Calculator inputs
Enter a separate 2×2 table for each stratum. The pooled result uses the Mantel-Haenszel common odds ratio across your chosen strata.
Example data table
This sample shows three age strata for a case-control comparison.
| Stratum | Exposed cases (a) | Exposed controls (b) | Unexposed cases (c) | Unexposed controls (d) |
|---|---|---|---|---|
| Age under 40 | 45 | 30 | 22 | 40 |
| Age 40 to 59 | 28 | 36 | 18 | 44 |
| Age 60 and above | 20 | 25 | 12 | 29 |
Formula used
The calculator uses the Mantel-Haenszel common odds ratio for stratified 2×2 tables.
Per stratum odds ratio: ORi = (ai × di) / (bi × ci)
Adjusted common odds ratio: ORMH = Σ(aidi / ni) ÷ Σ(bici / ni)
Confidence interval: exp[ ln(ORMH) ± z × SE{ln(ORMH)} ]
Mantel-Haenszel test: χ² compares the stratified association against the null value of one common odds ratio.
Here, a, b, c, and d are the four cells in each 2×2 table, and n is the total count within that stratum.
How to use this calculator
- Decide how many strata you need for your confounder or matching factor.
- Rename the exposure, reference, outcome, and non-outcome labels if needed.
- Enter the four counts for each stratum using the 2×2 table layout.
- Choose the confidence level and your preferred decimal precision.
- Enable continuity correction if any table contains a zero cell.
- Submit the form to see the pooled adjusted odds ratio above the calculator.
- Review stratum-level odds ratios, heterogeneity, and the significance test.
- Use the CSV or PDF buttons to save the summary and stratum table.
FAQs
1) What does an adjusted odds ratio show?

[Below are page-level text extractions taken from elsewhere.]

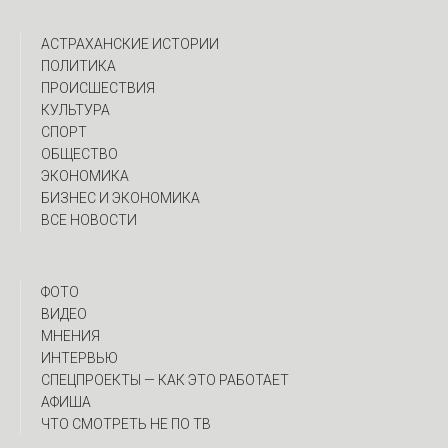
АСТРАХАНСКИЕ ИСТОРИИ
ПОЛИТИКА
ПРОИСШЕСТВИЯ
КУЛЬТУРА
СПОРТ
ОБЩЕСТВО
ЭКОНОМИКА
БИЗНЕС И ЭКОНОМИКА
ВСЕ НОВОСТИ
ФОТО
ВИДЕО
МНЕНИЯ
ИНТЕРВЬЮ
CПЕЦПРОЕКТЫ — КАК ЭТО РАБОТАЕТ
АФИША
ЧТО СМОТРЕТЬ НЕ ПО ТВ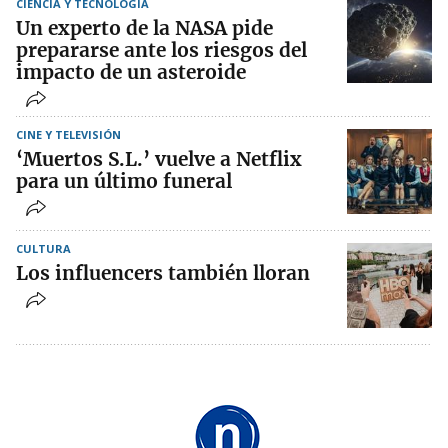
CIENCIA Y TECNOLOGÍA
Un experto de la NASA pide
prepararse ante los riesgos del
impacto de un asteroide
CINE Y TELEVISIÓN
‘Muertos S.L.’ vuelve a Netflix
para un último funeral
CULTURA
Los influencers también lloran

It estimates the association between exposure and outcome after accounting for stratification by a confounder or matching variable. Values above one suggest higher odds, while values below one suggest lower odds.

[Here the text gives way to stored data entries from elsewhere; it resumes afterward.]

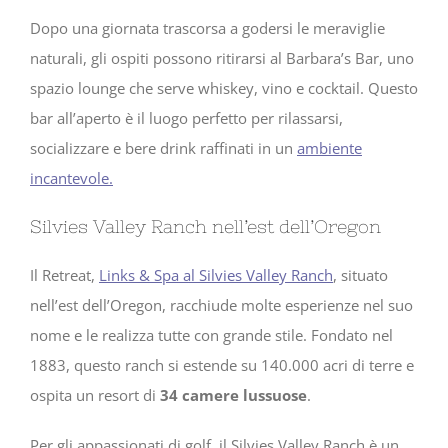
Dopo una giornata trascorsa a godersi le meraviglie
naturali, gli ospiti possono ritirarsi al Barbara’s Bar, uno
spazio lounge che serve whiskey, vino e cocktail. Questo
bar all’aperto è il luogo perfetto per rilassarsi,
socializzare e bere drink raffinati in un
ambiente
incantevole.
Silvies Valley Ranch nell’est dell’Oregon
Il Retreat,
Links & Spa al Silvies Valley Ranch
, situato
nell’est dell’Oregon, racchiude molte esperienze nel suo
nome e le realizza tutte con grande stile. Fondato nel
1883, questo ranch si estende su 140.000 acri di terre e
ospita un resort di
34 camere lussuose
.
Per gli appassionati di golf, il Silvies Valley Ranch è un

2) When should I use this calculator?
Use it for stratified 2×2 tables, especially in case-control studies, matched analyses, or simple confounder adjustment when you want one pooled odds ratio across several subgroups.
3) Is this the same as logistic regression?
No. This page uses the Mantel-Haenszel method for stratified tables. Logistic regression handles multiple predictors simultaneously and is better for continuous covariates or more complex adjustment needs.
4) Why is continuity correction useful?
Zero cells can make odds ratios infinite or unstable. Adding 0.5 to each cell in the affected stratum keeps the estimate calculable and makes confidence intervals more stable.
5) What does the crude odds ratio mean here?
It is the unadjusted odds ratio from the combined counts across strata. Comparing crude and adjusted values helps you see whether stratification materially changes the estimated relationship.
6) How should I read the confidence interval?
The interval gives a plausible range for the common adjusted odds ratio. If it includes one, the association is not clearly different from no effect at that confidence level.
7) What does heterogeneity tell me?
Heterogeneity reflects how different the stratum-specific odds ratios are from one another. High I² suggests the strata may not share one common effect estimate very well.
8) Can I use percentages instead of counts?
No. The formulas require actual frequencies in each cell. Convert percentages back to counts before using the calculator, otherwise the common odds ratio may be misleading.